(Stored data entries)
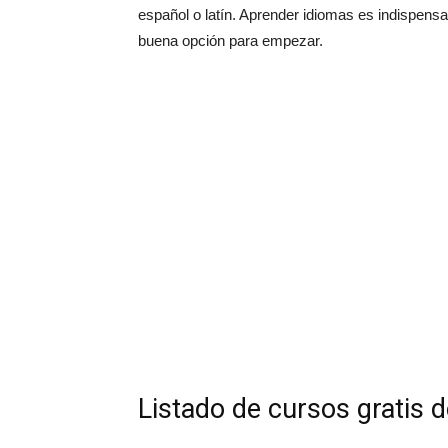
español o latín. Aprender idiomas es indispensa
buena opción para empezar.
Listado de cursos gratis 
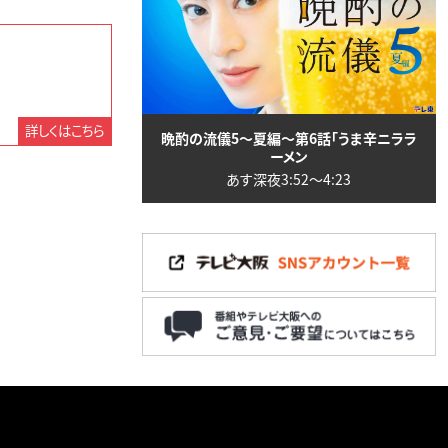
詳しくはこちら
晩酌の流儀5～夏編～第6話「うま辛ニララ
ーメン
あす深夜3:52〜4:23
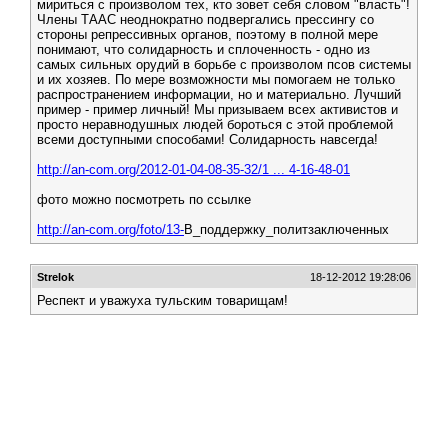
мириться с произволом тех, кто зовет себя словом "власть"!
Члены ТААС неоднократно подвергались прессингу со
стороны репрессивных органов, поэтому в полной мере
понимают, что солидарность и сплоченность - одно из
самых сильных орудий в борьбе с произволом псов системы
и их хозяев. По мере возможности мы помогаем не только
распространением информации, но и материально. Лучший
пример - пример личный! Мы призываем всех активистов и
просто неравнодушных людей бороться с этой проблемой
всеми доступными способами! Солидарность навсегда!
http://an-com.org/2012-01-04-08-35-32/1 ... 4-16-48-01
фото можно посмотреть по ссылке
http://an-com.org/foto/13-
В_поддержку_политзаключенных
Strelok
18-12-2012 19:28:06
Респект и уважуха тульским товарищам!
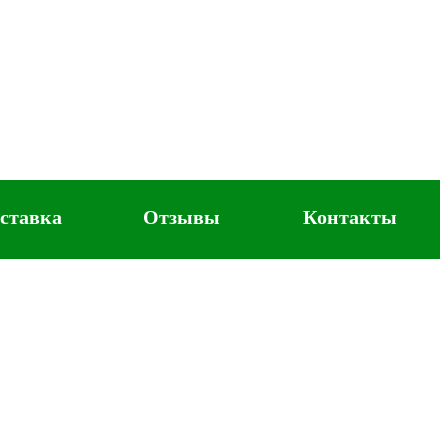
ставка
Отзывы
Контакты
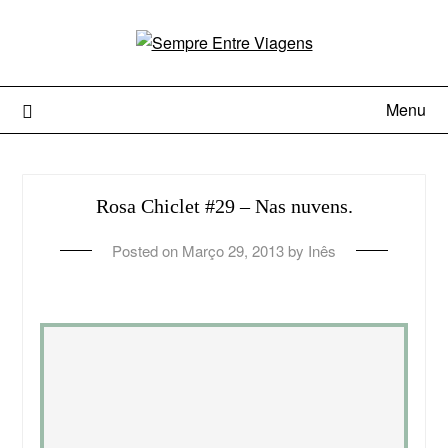
Menu
Rosa Chiclet #29 – Nas nuvens.
Posted on
Março 29, 2013
by
Inês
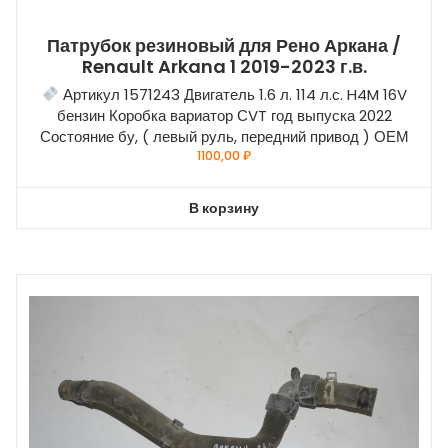
Патрубок резиновый для Рено Аркана /
Renault Arkana 1 2019-2023 г.в.
Артикул 1571243 Двигатель 1.6 л. 114 л.с. H4M 16V
бензин Коробка вариатор СVT год выпуска 2022
Состояние бу, ( левый руль, передний привод ) ОЕМ
1100,00
₽
В корзину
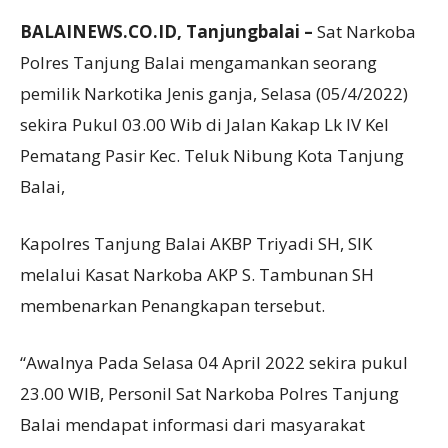
BALAINEWS.CO.ID, Tanjungbalai –
Sat Narkoba
Polres Tanjung Balai mengamankan seorang
pemilik Narkotika Jenis ganja, Selasa (05/4/2022)
sekira Pukul 03.00 Wib di Jalan Kakap Lk IV Kel
Pematang Pasir Kec. Teluk Nibung Kota Tanjung
Balai,
Kapolres Tanjung Balai AKBP Triyadi SH, SIK
melalui Kasat Narkoba AKP S. Tambunan SH
membenarkan Penangkapan tersebut.
“Awalnya Pada Selasa 04 April 2022 sekira pukul
23.00 WIB, Personil Sat Narkoba Polres Tanjung
Balai mendapat informasi dari masyarakat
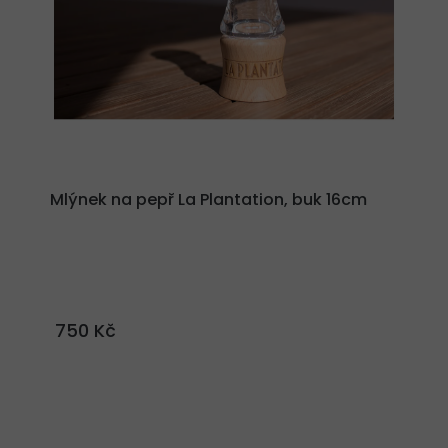
Mlýnek na pepř La Plantation, buk 16cm
750 Kč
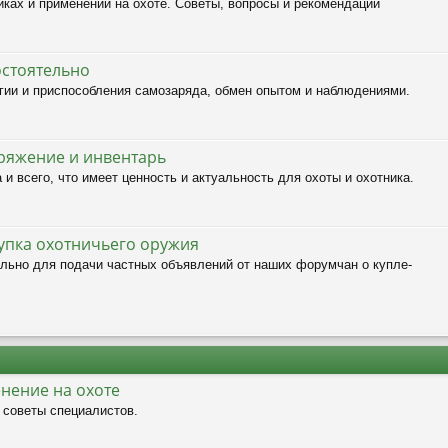
иках и применении на охоте. Советы, вопросы и рекомендации
стоятельно
гии и приспособления самозаряда, обмен опытом и наблюдениями.
ряжение и инвентарь
и всего, что имеет ценность и актуальность для охоты и охотника.
упка охотничьего оружия
ьно для подачи частных объявлений от наших форумчан о купле-
нение на охоте
 советы специалистов.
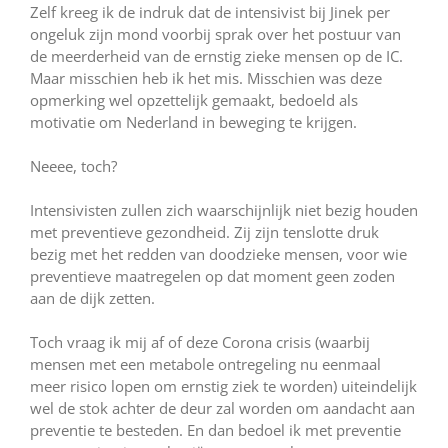
Zelf kreeg ik de indruk dat de intensivist bij Jinek per
ongeluk zijn mond voorbij sprak over het postuur van
de meerderheid van de ernstig zieke mensen op de IC.
Maar misschien heb ik het mis. Misschien was deze
opmerking wel opzettelijk gemaakt, bedoeld als
motivatie om Nederland in beweging te krijgen.
Neeee, toch?
Intensivisten zullen zich waarschijnlijk niet bezig houden
met preventieve gezondheid. Zij zijn tenslotte druk
bezig met het redden van doodzieke mensen, voor wie
preventieve maatregelen op dat moment geen zoden
aan de dijk zetten.
Toch vraag ik mij af of deze Corona crisis (waarbij
mensen met een metabole ontregeling nu eenmaal
meer risico lopen om ernstig ziek te worden) uiteindelijk
wel de stok achter de deur zal worden om aandacht aan
preventie te besteden. En dan bedoel ik met preventie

## Task requirements
Because pictures are not wanted, give every entry above again exactly without them.

## Written answer
español o latín. Aprender idiomas es indispensa
buena opción para empezar.
Listado de cursos gratis 
詳しくはこちら
晩酌の流儀5～夏編～第6話「うま辛ニララ
ーメン
あす深夜3:52〜4:23
мириться с произволом тех, кто зовет себя словом "власть"!
Члены ТААС неоднократно подвергались прессингу со
стороны репрессивных органов, поэтому в полной мере
понимают, что солидарность и сплоченность - одно из
самых сильных орудий в борьбе с произволом псов системы
и их хозяев. По мере возможности мы помогаем не только
распространением информации, но и материально. Лучший
пример - пример личный! Мы призываем всех активистов и
просто неравнодушных людей бороться с этой проблемой
всеми доступными способами! Солидарность навсегда!
http://an-com.org/2012-01-04-08-35-32/1 ... 4-16-48-01
фото можно посмотреть по ссылке
http://an-com.org/foto/13-
В_поддержку_политзаключенных
Strelok
18-12-2012 19:28:06
Респект и уважуха тульским товарищам!
ставка
Отзывы
Контакты
Menu
Rosa Chiclet #29 – Nas nuvens.
Posted on
Março 29, 2013
by
Inês
Патрубок резиновый для Рено Аркана /
Renault Arkana 1 2019-2023 г.в.
Артикул 1571243 Двигатель 1.6 л. 114 л.с. H4M 16V
бензин Коробка вариатор СVT год выпуска 2022
Состояние бу, ( левый руль, передний привод ) ОЕМ
1100,00
₽
В корзину
BALAINEWS.CO.ID, Tanjungbalai –
Sat Narkoba
Polres Tanjung Balai mengamankan seorang
pemilik Narkotika Jenis ganja, Selasa (05/4/2022)
sekira Pukul 03.00 Wib di Jalan Kakap Lk IV Kel
Pematang Pasir Kec. Teluk Nibung Kota Tanjung
Balai,
Kapolres Tanjung Balai AKBP Triyadi SH, SIK
melalui Kasat Narkoba AKP S. Tambunan SH
membenarkan Penangkapan tersebut.
“Awalnya Pada Selasa 04 April 2022 sekira pukul
23.00 WIB, Personil Sat Narkoba Polres Tanjung
Balai mendapat informasi dari masyarakat
Mlýnek na pepř La Plantation, buk 16cm
750 Kč
иках и применении на охоте. Советы, вопросы и рекомендации
стоятельно
гии и приспособления самозаряда, обмен опытом и наблюдениями.
ряжение и инвентарь
и всего, что имеет ценность и актуальность для охоты и охотника.
упка охотничьего оружия
ьно для подачи частных объявлений от наших форумчан о купле-
нение на охоте
 советы специалистов.
Zelf kreeg ik de indruk dat de intensivist bij Jinek per
ongeluk zijn mond voorbij sprak over het postuur van
de meerderheid van de ernstig zieke mensen op de IC.
Maar misschien heb ik het mis. Misschien was deze
opmerking wel opzettelijk gemaakt, bedoeld als
motivatie om Nederland in beweging te krijgen.
Neeee, toch?
Intensivisten zullen zich waarschijnlijk niet bezig houden
met preventieve gezondheid. Zij zijn tenslotte druk
bezig met het redden van doodzieke mensen, voor wie
preventieve maatregelen op dat moment geen zoden
aan de dijk zetten.
Toch vraag ik mij af of deze Corona crisis (waarbij
mensen met een metabole ontregeling nu eenmaal
meer risico lopen om ernstig ziek te worden) uiteindelijk
wel de stok achter de deur zal worden om aandacht aan
preventie te besteden. En dan bedoel ik met preventie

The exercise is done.